Anonymous Intelligence Signal

Google Quantum Paper Flags 6.9 Million Bitcoin as 'Exposed' in 9-Minute Attack Scenario

human The Lab unverified 2026-04-04 02:56:53 Source: CoinDesk

A recent Google quantum computing paper has ignited alarm by suggesting a specific, catastrophic vulnerability for Bitcoin: the potential to 'crack' certain private keys in approximately nine minutes.

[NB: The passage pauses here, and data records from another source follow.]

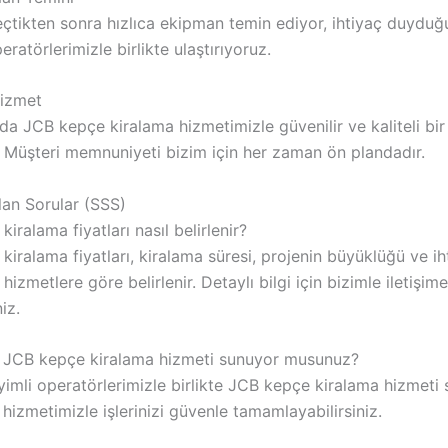
geçtikten sonra hızlıca ekipman temin ediyor, ihtiyaç duydu
ratörlerimizle birlikte ulaştırıyoruz.
Hizmet
da JCB kepçe kiralama hizmetimizle güvenilir ve kaliteli bi
 Müşteri memnuniyeti bizim için her zaman ön plandadır.
lan Sorular (SSS)
iralama fiyatları nasıl belirlenir?
iralama fiyatları, kiralama süresi, projenin büyüklüğü ve ih
hizmetlere göre belirlenir. Detaylı bilgi için bizimle iletişime
iz.
 JCB kepçe kiralama hizmeti sunuyor musunuz?
yimli operatörlerimizle birlikte JCB kepçe kiralama hizmeti
hizmetimizle işlerinizi güvenle tamamlayabilirsiniz.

The headline-grabbing timeframe is not a general threat to the entire network's cryptography but a targeted risk to a specific, vulnerable subset of coins. The core exposure lies in the distinction between 'hashed' and 'unhashed' public keys on the blockchain.

Approximately 6.9 million Bitcoin—worth hundreds of billions of dollars—are considered significantly more exposed than the rest. These are coins stored in addresses where the full public key is visible on the blockchain (P2PK and early P2PKH addresses), rather than its hashed version. For these 'unhashed' keys, a sufficiently powerful quantum computer could theoretically reverse-engineer the private key, enabling theft. The vast majority of modern Bitcoin holdings use hashed addresses (P2SH, SegWit, Taproot), which present a far more complex, two-step problem for a quantum attack, buying critical time for the network to adapt.

The immediate risk remains theoretical, contingent on quantum computers advancing far beyond current 'noisy' capabilities. However, the paper crystallizes a long-discussed threat into a concrete, quantifiable scenario. It underscores a pressing timeline for cryptocurrency developers and a clear warning for holders of legacy coins. The pressure is now on to accelerate post-quantum cryptographic research and, for individuals, to migrate funds from vulnerable, older address types to modern, quantum-resistant formats before such advanced computational power becomes a reality.